Polymorphism
 

Polymorphism

The Meaning of is-a

The fact that a Star is a CelestialBody means not only that a Star has all the member variables and methods of a CelestialBody (and more). After all that would be just syntactic sugar over straight embedding. One could embed a CelestialBody as a public member of Star and, apart from awkward semantics of the has-a relationship, one could imitate inheritance. (As a matter of fact, this is probably how your compiler implements inheritance.)

There is however one big difference. Due to inheritance, a Star can pass as a CelestialBody. What does it mean? It means that a function that expects a reference or a pointer to a CelestialBody will happily accept a reference or a pointer to a Star. Here’s an example: The class BlackHole has a method Gobble that accepts any CelestialBody
void BlackHole::Gobble (CelestialBody * pBody);

Since a Star is a CelestialBody, it can be Gobbled by a BlackHole:
Star* pStar = new Star (1, 2);
TheBlackHole.Gobble (pStar);  // Yumm

How is the CelestialBody treated inside a BlackHole?
void BlackHole::Gobble (CelestialBody* pBody)
{
    delete pBody;
}

It is destroyed. Now the big question is: whose destructor is called? On the one hand, we know that we sent a Star to its fiery death, so we should hear "Destroying a star ..." On the other hand, the BlackHole has no idea that it is swallowing a Star.
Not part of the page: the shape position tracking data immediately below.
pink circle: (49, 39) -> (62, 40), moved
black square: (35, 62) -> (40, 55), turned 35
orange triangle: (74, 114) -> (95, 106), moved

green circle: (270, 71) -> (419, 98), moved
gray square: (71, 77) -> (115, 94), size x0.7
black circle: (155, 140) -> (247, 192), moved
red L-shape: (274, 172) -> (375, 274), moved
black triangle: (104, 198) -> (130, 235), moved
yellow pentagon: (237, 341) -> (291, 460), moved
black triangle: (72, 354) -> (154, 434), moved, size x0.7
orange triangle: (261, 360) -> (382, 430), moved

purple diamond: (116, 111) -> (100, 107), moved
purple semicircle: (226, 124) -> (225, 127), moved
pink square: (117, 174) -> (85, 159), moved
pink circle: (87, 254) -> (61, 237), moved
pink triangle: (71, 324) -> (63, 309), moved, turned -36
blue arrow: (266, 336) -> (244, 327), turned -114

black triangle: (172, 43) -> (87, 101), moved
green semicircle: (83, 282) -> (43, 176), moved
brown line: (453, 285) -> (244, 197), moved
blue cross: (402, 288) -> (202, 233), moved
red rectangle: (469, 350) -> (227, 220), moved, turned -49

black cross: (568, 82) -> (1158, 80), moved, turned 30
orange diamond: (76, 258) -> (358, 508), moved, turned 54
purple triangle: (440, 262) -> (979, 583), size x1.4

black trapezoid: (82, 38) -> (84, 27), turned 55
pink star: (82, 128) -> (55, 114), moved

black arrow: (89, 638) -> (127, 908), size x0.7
It will expect to hear "Destroying celestial body..." What’s more, at compile time, the compiler has no idea what will be sent into the BlackHole. Imagine a situation like this:
Star * pStar = new Star (1, 2);
Planet * pPlanet = new Planet (3, 4);

TheBlackHole.Gobble (pStar);  // Yumm
TheBlackHole.Gobble (pPlanet);  // Yumm, yumm

In both cases the same method Gobble is called, the same code is executed, therefore it is obvious that inside Gobble the compiler may only put the call to (or expand inline) CelestialBody’s destructor. The compiler dispatches the call based on the type of the pointer. Notice that the same would apply to any other method of CelestialBody overridden by Star or Planet. If Gobble called any of these, the compiler would call the CelestialBody’s implementation and not the one provided by Star or Planet.
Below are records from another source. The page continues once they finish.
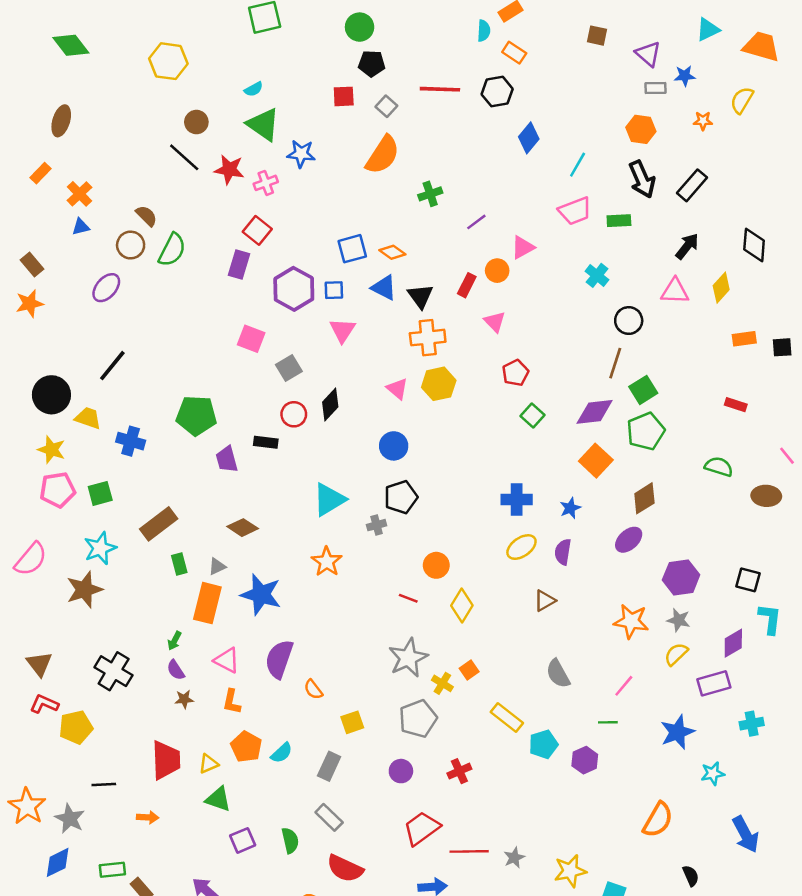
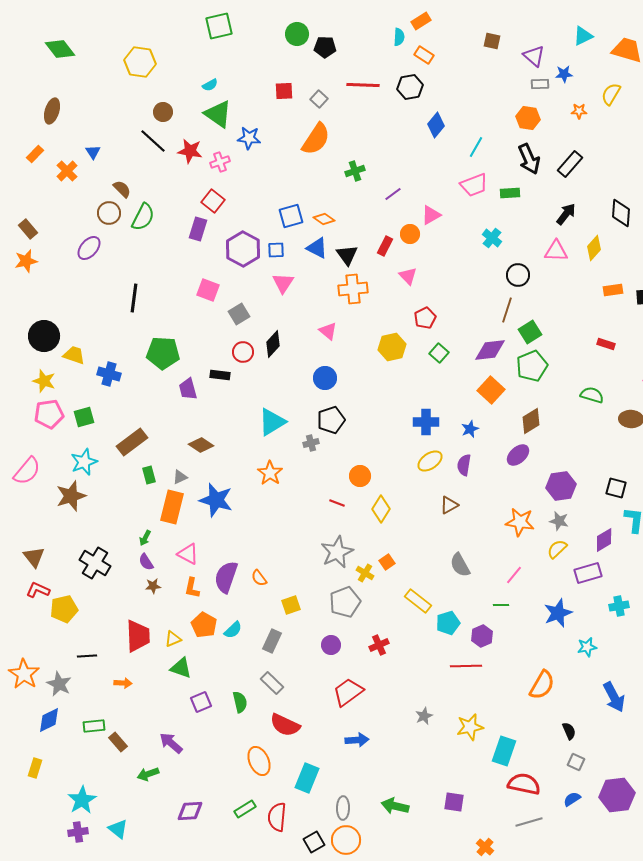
black pentagon: (372, 64) -> (325, 47), moved
blue triangle: (81, 227) -> (93, 152), moved, turned -49
black line: (112, 366) -> (134, 298), moved, turned -32
yellow hexagon: (439, 384) -> (392, 347), moved
purple semicircle: (279, 659) -> (226, 577), moved
red line: (469, 851) -> (466, 666), moved

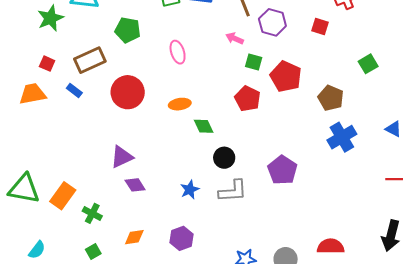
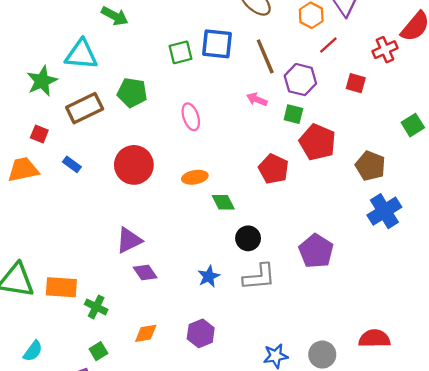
brown rectangle: (90, 60) -> (85, 108), moved
green square: (254, 62) -> (293, 114), moved
orange rectangle: (63, 196) -> (61, 287), turned 60

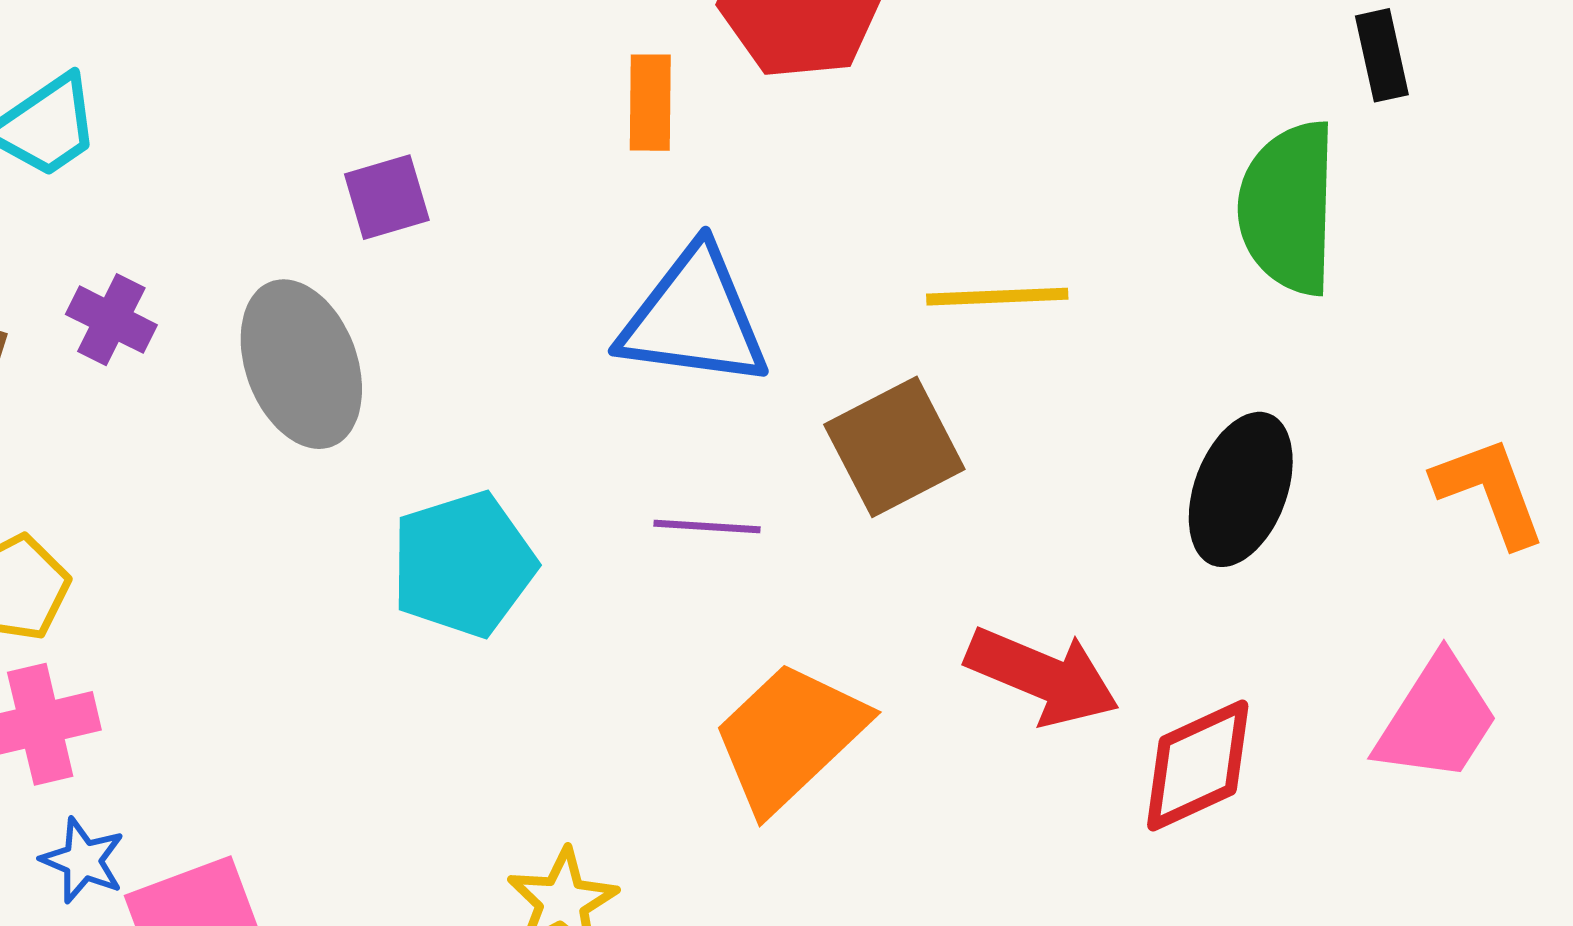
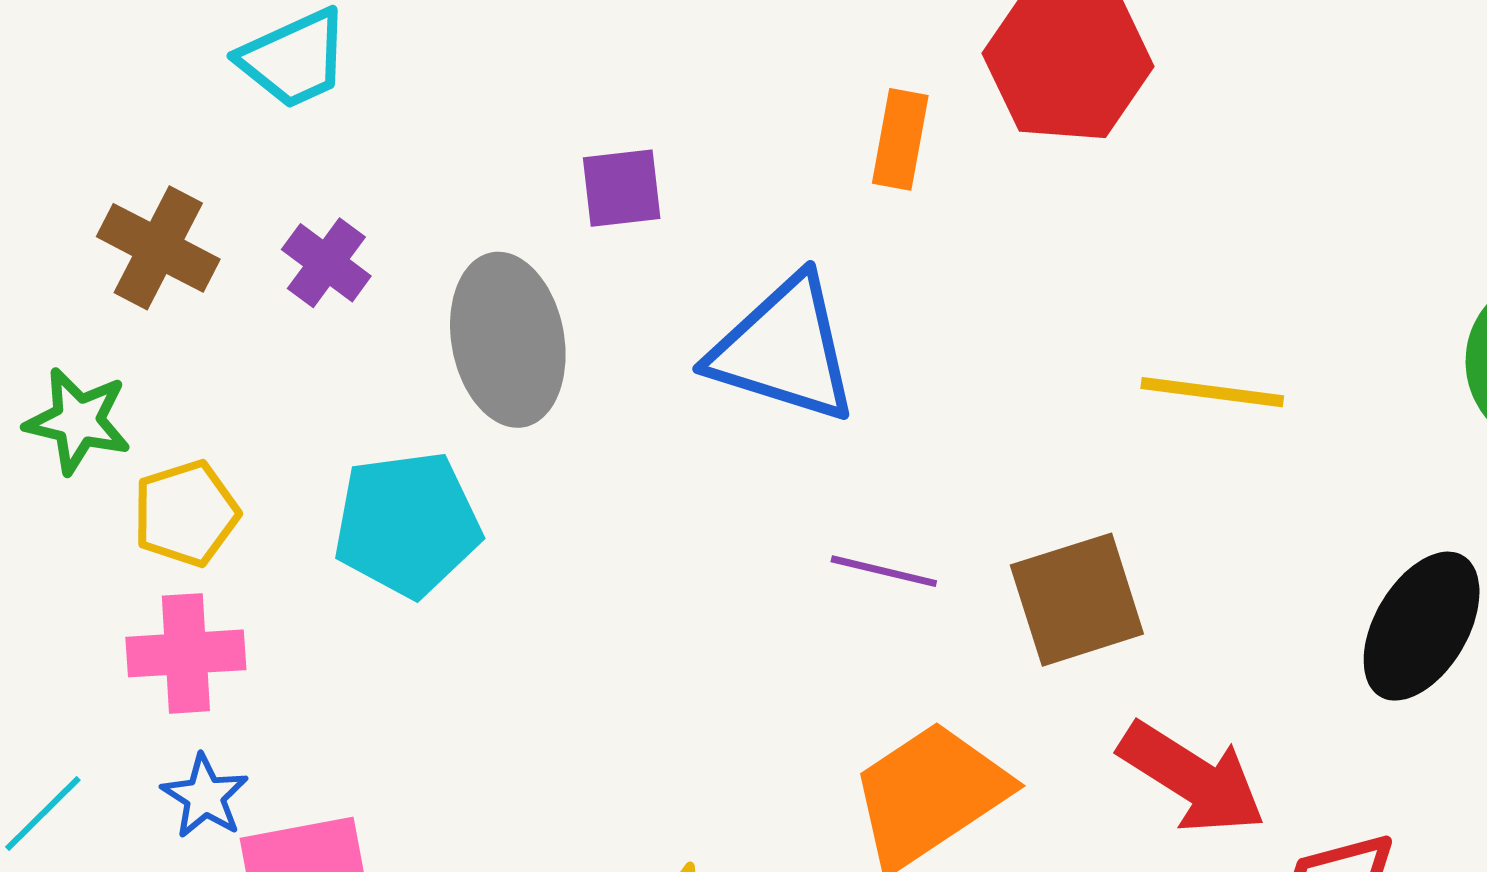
blue triangle: (694, 318) -> (784, 350), moved
brown square: (894, 447) -> (1077, 600), moved
cyan pentagon: (463, 564) -> (407, 524), moved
This solution is cheap and in many cases adequate. However, for a small additional fee, C++ can offer a very powerful feature called polymorphism. If you want to hear different final cries from the insides of a BlackHole depending on what has fallen into it, you must declare the CelestialBody’s destructor virtual. When a virtual function is overridden in a derived class, the dispatching of calls to that function is done by actual type of the object pointed to, rather than by the type of the pointer.